Repeat each entry as written, dropping any picture you find.
Top of Stored data
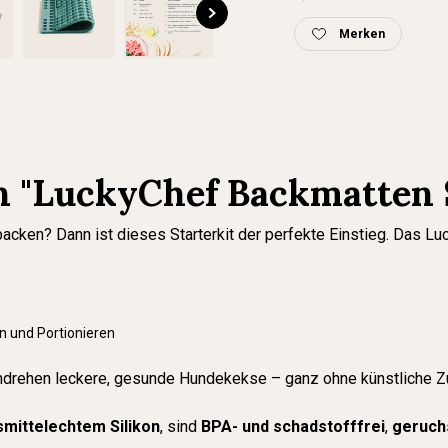
Merken
 "LuckyChef Backmatten St
ken? Dann ist dieses Starterkit der perfekte Einstieg. Das Luck
n und Portionieren
mdrehen leckere, gesunde Hundekekse – ganz ohne künstliche Z
mittelechtem Silikon
, sind
BPA- und schadstofffrei
,
geruch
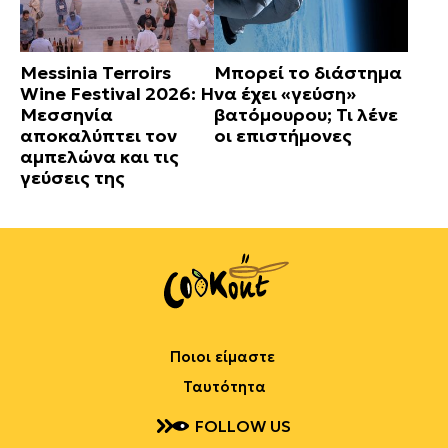
Messinia Terroirs
Μπορεί το διάστημα
Wine Festival 2026: Η
να έχει «γεύση»
Μεσσηνία
βατόμουρου; Τι λένε
αποκαλύπτει τον
οι επιστήμονες
αμπελώνα και τις
γεύσεις της
Ποιοι είμαστε
Ταυτότητα
FOLLOW US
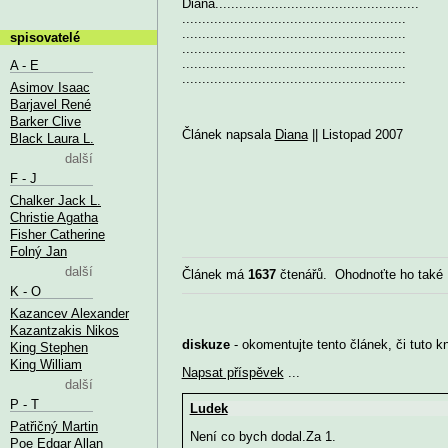
Diana...................................................
........................................................
........................................................
spisovatelé
........................................................
........................................................
A - E
........................................................
Asimov Isaac
Barjavel René
Barker Clive
Článek napsala
Diana
|| Listopad 2007
Black Laura L.
další
F - J
Chalker Jack L.
Christie Agatha
Fisher Catherine
Folný Jan
další
Článek má
1637
čtenářů. Ohodnoťte ho také
K - O
Kazancev Alexander
Kazantzakis Nikos
diskuze
- okomentujte tento článek, či tuto k
King Stephen
King William
Napsat příspěvek
...
další
P - T
Ludek
Patřičný Martin
Není co bych dodal.Za 1.
Poe Edgar Allan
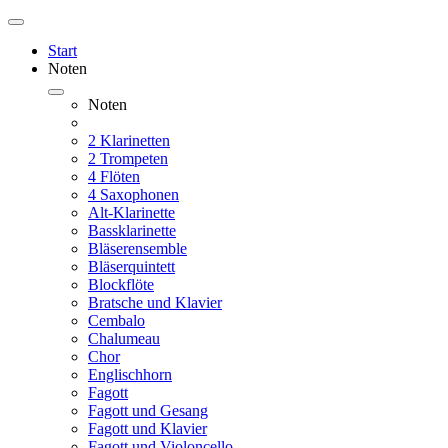
Start
Noten
Noten
2 Klarinetten
2 Trompeten
4 Flöten
4 Saxophonen
Alt-Klarinette
Bassklarinette
Bläserensemble
Bläserquintett
Blockflöte
Bratsche und Klavier
Cembalo
Chalumeau
Chor
Englischhorn
Fagott
Fagott und Gesang
Fagott und Klavier
Fagott und Violoncello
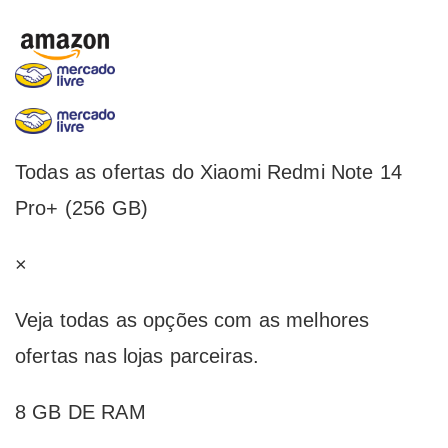
Todas as ofertas do Xiaomi Redmi Note 14
Pro+ (256 GB)
×
Veja todas as opções com as melhores
ofertas nas lojas parceiras.
8 GB DE RAM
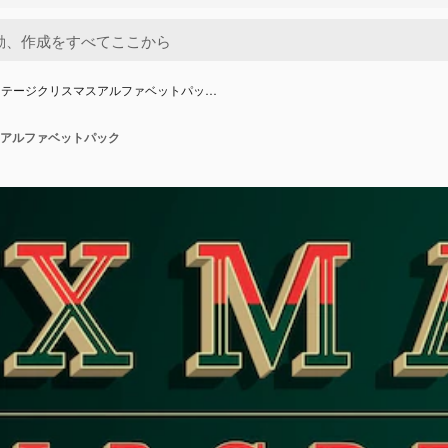
ンテージクリスマスアルファベットパッ…
アルファベットパック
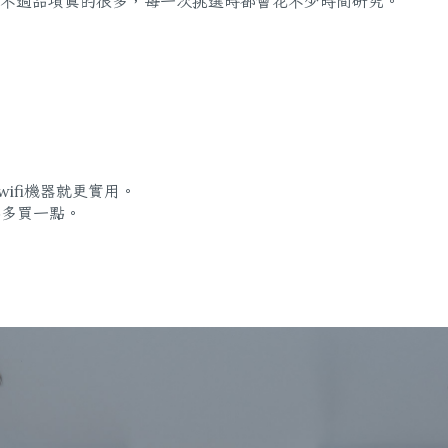
不過品項真的很多，每一次挑選時都會花不少時間研究。
ifi機器就更實用。
要多買一點。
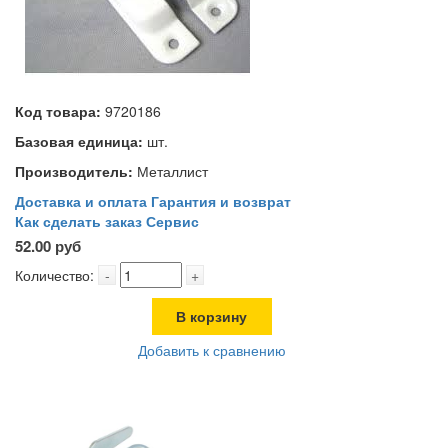
Код товара:
9720186
Базовая единица:
шт.
Производитель:
Металлист
Доставка и оплата
Гарантия и возврат
Как сделать заказ
Сервис
52.00 руб
Количество:
-
+
В корзину
Добавить к сравнению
Bottom of Stored data
**Finished exercise**
Merken
 "LuckyChef Backmatten St
ken? Dann ist dieses Starterkit der perfekte Einstieg. Das Luck
n und Portionieren
mdrehen leckere, gesunde Hundekekse – ganz ohne künstliche Z
mittelechtem Silikon
, sind
BPA- und schadstofffrei
,
geruch
Messinia Terroirs
Μπορεί το διάστημα
Wine Festival 2026: Η
να έχει «γεύση»
Μεσσηνία
βατόμουρου; Τι λένε
αποκαλύπτει τον
οι επιστήμονες
αμπελώνα και τις
γεύσεις της
Ποιοι είμαστε
Ταυτότητα
FOLLOW US
Diana...................................................
........................................................
........................................................
spisovatelé
........................................................
........................................................
A - E
........................................................
Asimov Isaac
Barjavel René
Barker Clive
Článek napsala
Diana
|| Listopad 2007
Black Laura L.
další
F - J
Chalker Jack L.
Christie Agatha
Fisher Catherine
Folný Jan
další
Článek má
1637
čtenářů. Ohodnoťte ho také
K - O
Kazancev Alexander
Kazantzakis Nikos
diskuze
- okomentujte tento článek, či tuto k
King Stephen
King William
Napsat příspěvek
...
další
P - T
Ludek
Patřičný Martin
Není co bych dodal.Za 1.
Poe Edgar Allan
Start
Noten
Noten
2 Klarinetten
2 Trompeten
4 Flöten
4 Saxophonen
Alt-Klarinette
Bassklarinette
Bläserensemble
Bläserquintett
Blockflöte
Bratsche und Klavier
Cembalo
Chalumeau
Chor
Englischhorn
Fagott
Fagott und Gesang
Fagott und Klavier
Fagott und Violoncello
Todas as ofertas do Xiaomi Redmi Note 14
Pro+ (256 GB)
×
Veja todas as opções com as melhores
ofertas nas lojas parceiras.
8 GB DE RAM
ンテージクリスマスアルファベットパッ…
アルファベットパック
不過品項真的很多，每一次挑選時都會花不少時間研究。
ifi機器就更實用。
要多買一點。
Код товара:
9720186
Базовая единица:
шт.
Производитель:
Металлист
Доставка и оплата
Гарантия и возврат
Как сделать заказ
Сервис
52.00 руб
Количество:
-
+
В корзину
Добавить к сравнению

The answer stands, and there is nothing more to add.